▶ _Data shown_
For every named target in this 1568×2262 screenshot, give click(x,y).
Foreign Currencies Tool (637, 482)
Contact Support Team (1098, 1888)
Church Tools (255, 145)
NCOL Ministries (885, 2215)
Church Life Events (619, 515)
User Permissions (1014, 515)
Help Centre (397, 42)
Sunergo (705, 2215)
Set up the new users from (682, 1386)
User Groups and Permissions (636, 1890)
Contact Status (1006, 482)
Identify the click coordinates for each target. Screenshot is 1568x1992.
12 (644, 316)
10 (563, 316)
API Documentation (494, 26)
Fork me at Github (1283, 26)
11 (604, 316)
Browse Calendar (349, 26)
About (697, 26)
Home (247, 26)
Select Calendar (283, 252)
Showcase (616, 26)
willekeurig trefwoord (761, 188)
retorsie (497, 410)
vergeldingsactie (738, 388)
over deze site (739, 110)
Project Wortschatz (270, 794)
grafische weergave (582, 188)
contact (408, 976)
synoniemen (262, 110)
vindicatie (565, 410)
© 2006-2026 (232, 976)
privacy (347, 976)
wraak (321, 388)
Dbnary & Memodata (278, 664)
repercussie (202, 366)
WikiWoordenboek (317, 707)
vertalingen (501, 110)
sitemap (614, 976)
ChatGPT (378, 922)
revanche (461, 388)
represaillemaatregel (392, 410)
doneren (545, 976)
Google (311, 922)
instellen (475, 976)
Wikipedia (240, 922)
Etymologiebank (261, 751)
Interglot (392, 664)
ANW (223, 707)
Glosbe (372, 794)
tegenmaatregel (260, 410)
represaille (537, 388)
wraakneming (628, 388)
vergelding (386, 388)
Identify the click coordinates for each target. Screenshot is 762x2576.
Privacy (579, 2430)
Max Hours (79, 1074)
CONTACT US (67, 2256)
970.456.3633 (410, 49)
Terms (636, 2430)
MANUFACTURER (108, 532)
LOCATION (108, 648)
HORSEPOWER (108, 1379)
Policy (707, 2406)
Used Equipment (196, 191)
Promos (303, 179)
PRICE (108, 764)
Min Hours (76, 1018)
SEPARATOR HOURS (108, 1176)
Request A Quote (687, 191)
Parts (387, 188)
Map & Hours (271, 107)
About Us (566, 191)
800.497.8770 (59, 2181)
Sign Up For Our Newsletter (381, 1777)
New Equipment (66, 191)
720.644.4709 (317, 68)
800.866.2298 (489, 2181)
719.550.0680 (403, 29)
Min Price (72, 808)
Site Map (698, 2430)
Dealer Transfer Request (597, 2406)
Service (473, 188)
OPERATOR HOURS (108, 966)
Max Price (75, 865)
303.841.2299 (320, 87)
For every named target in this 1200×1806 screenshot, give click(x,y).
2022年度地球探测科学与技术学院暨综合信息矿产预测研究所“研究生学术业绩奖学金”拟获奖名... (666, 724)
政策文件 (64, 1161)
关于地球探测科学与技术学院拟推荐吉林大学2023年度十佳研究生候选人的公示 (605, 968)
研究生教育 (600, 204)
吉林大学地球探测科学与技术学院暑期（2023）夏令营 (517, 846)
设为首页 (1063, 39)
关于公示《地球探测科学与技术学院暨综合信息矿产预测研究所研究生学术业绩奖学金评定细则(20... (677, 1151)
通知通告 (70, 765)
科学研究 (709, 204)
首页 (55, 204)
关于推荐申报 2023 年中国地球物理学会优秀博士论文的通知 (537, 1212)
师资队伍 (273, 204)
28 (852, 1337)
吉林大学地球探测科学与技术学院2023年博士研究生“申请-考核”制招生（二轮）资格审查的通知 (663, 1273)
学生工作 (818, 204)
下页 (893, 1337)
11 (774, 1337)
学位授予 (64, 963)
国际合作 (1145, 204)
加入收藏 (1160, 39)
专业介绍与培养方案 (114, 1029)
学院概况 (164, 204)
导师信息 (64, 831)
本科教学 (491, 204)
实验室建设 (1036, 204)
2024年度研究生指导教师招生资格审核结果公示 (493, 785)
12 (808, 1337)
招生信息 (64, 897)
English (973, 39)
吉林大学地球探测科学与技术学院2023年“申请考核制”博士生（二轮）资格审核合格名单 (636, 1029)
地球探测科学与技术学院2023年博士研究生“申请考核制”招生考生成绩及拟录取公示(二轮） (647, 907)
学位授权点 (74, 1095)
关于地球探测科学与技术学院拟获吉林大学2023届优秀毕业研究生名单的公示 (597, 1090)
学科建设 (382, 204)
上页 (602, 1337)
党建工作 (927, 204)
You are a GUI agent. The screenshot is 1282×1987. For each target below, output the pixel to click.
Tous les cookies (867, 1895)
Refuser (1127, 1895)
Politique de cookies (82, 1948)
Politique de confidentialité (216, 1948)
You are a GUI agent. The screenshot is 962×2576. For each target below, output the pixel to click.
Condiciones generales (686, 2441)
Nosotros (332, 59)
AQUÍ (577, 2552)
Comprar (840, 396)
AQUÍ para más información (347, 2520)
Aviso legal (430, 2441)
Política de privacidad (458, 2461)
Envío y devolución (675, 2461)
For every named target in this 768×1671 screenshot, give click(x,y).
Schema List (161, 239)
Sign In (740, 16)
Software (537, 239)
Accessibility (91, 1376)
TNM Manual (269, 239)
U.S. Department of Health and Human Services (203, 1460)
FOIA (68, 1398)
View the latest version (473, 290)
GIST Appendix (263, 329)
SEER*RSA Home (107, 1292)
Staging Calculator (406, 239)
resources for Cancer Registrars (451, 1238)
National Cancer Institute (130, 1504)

▶ _Assigned task_
What you return must be an exact retyping of the lines above starting at the line with "2006-2026 (232, 976)" and ending at the line with "SEPARATOR HOURS (108, 1176)", and nothing besides.

▶ _Exercise output_
© 2006-2026 (232, 976)
privacy (347, 976)
wraak (321, 388)
Dbnary & Memodata (278, 664)
repercussie (202, 366)
WikiWoordenboek (317, 707)
vertalingen (501, 110)
sitemap (614, 976)
ChatGPT (378, 922)
revanche (461, 388)
represaillemaatregel (392, 410)
doneren (545, 976)
Google (311, 922)
instellen (475, 976)
Wikipedia (240, 922)
Etymologiebank (261, 751)
Interglot (392, 664)
ANW (223, 707)
Glosbe (372, 794)
tegenmaatregel (260, 410)
represaille (537, 388)
wraakneming (628, 388)
vergelding (386, 388)
Identify the click coordinates for each target. Screenshot is 762x2576.
Privacy (579, 2430)
Max Hours (79, 1074)
CONTACT US (67, 2256)
970.456.3633 (410, 49)
Terms (636, 2430)
MANUFACTURER (108, 532)
LOCATION (108, 648)
HORSEPOWER (108, 1379)
Policy (707, 2406)
Used Equipment (196, 191)
Promos (303, 179)
PRICE (108, 764)
Min Hours (76, 1018)
SEPARATOR HOURS (108, 1176)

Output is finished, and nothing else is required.